In C # What is the case with (int) Under what circumstances use Convert.ToInt32?

1.c# in what case (int) Under what circumstances use Convert.ToInt32?

For example, if you have a string of 3, whether you want to convert it to int (int) 3, or Convert.ToInt32 (3); Or two can be used, why?

Answer: Both are converted to integral types, but they are of different lengths. int is 16 bits, and the bottom one is 32-bit.

First of all, I would like to point out that in C #, int is actually System.Int32, that is, 32-bit.

Second, (int) and Convert.ToInt32 are two different concepts, the former is type conversion, and the latter is content conversion, which is not always equivalent. We know very well that C # provides type checking, you can't cast a string to int, and implicit conversions are even more impossible, for example, the following code won't work:

string text = "1412";
int id = (int) text;

Because string and int are two completely different and incompatible types. Speaking of which, you may ask what is compatible? In fact, the ability to use (int) for strongly typed conversions can only be numeric types, such as long, short, double, and so on, but you need to consider precision when making this transition.

However, we know that the text in the above code actually stores a numeric value, and we want to extract the value and save it as an int for future operations, so you need to convert the content. Content conversion is also called content interpretation, we can change the above code slightly to achieve the purpose:

string text = "1412";
int id = convert.toint32 (text);

In addition, you can use Int32.Parse and int32.tryparse to explain.

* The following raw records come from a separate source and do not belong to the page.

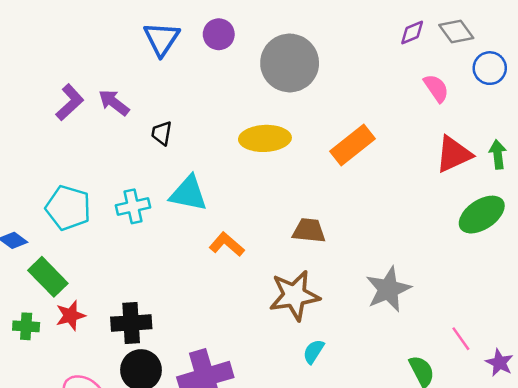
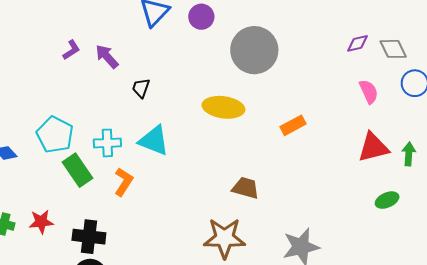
purple L-shape: (70, 102) -> (71, 50), size x0.7
orange rectangle: (352, 145) -> (293, 125), size x0.7
green ellipse: (482, 215) -> (387, 200), size x0.6
orange L-shape: (227, 244) -> (124, 182), moved, turned 72
green rectangle: (48, 277) -> (77, 170), moved

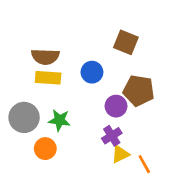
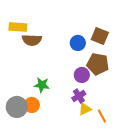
brown square: (126, 42) -> (100, 36), moved
blue circle: (92, 72) -> (78, 43), moved
yellow rectangle: (48, 78) -> (18, 27), moved
gray circle: (24, 117) -> (17, 107), moved

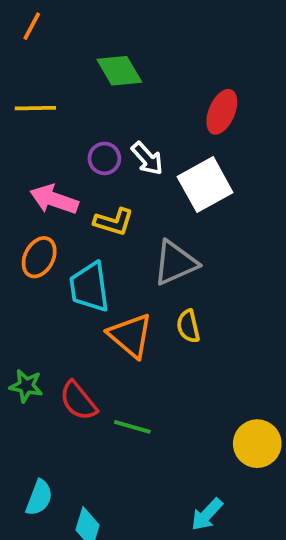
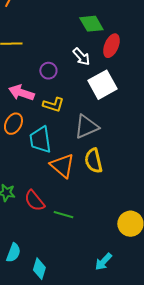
green diamond: (119, 71) -> (91, 24), moved
white arrow: (147, 158) -> (81, 57), moved
yellow semicircle: (188, 326) -> (93, 161), size x1.4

In addition, you find that Convert.ToInt32 has many overloaded versions, such as Convert.ToInt32 (double value), and when we use this version to convert a double to an int, ToInt32 checks whether the converted value can be used int indicates whether "out of bounds" will occur, if it is thrown overflowexception, otherwise it will be converted for you, but use (int) for casting, if the number of conversions is greater than Int32.MaxValue, then you will get a wrong result, such as the following code:

Double d = Int32.MaxValue + 0.1412;
int i = (int) d;

But no matter what numeric conversions you make, the precision problem must be considered.